Scan the entries below for the word "Адріана" and copy every line in which it occurs.

### [Exercise materials]
————————

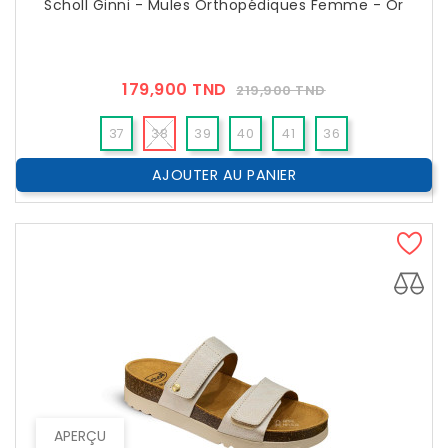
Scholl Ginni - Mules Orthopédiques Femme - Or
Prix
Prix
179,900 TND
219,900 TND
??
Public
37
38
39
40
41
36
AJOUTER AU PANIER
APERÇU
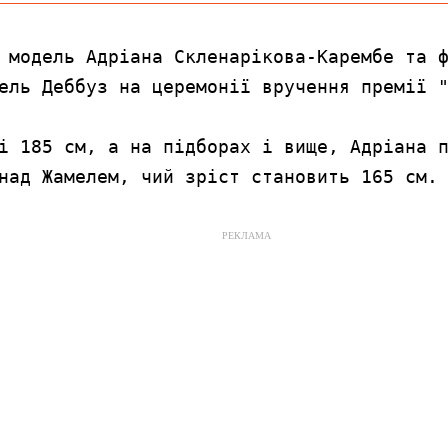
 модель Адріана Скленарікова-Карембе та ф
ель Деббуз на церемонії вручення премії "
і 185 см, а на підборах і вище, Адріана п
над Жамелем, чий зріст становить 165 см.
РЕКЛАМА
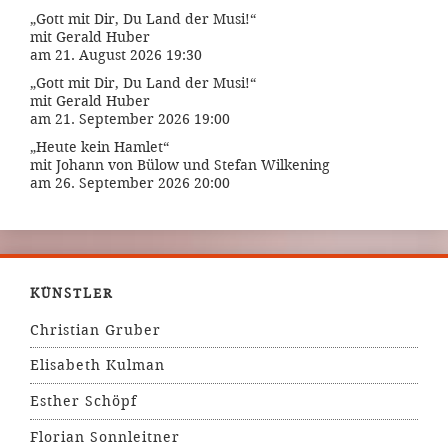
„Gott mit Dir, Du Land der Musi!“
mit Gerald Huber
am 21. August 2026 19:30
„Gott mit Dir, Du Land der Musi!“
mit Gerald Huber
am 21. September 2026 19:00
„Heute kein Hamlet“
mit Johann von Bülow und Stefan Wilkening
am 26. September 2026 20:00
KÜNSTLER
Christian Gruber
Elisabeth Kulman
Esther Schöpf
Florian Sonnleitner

————————

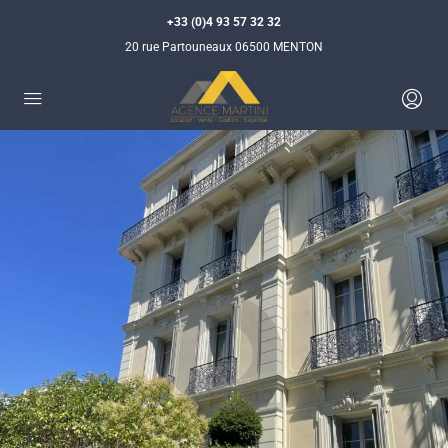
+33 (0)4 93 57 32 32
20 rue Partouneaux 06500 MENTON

————————

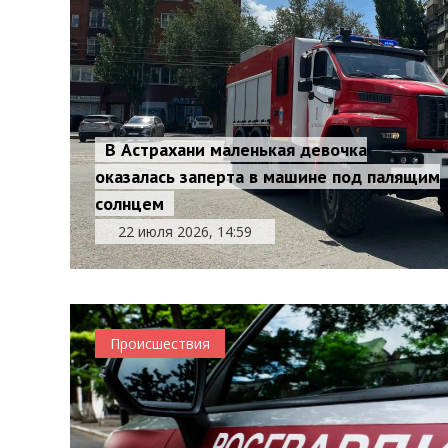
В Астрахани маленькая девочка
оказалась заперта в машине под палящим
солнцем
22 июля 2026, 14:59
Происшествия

————————

### [Task response]
 модель Адріана Скленарікова-Карембе та ф
і 185 см, а на підборах і вище, Адріана п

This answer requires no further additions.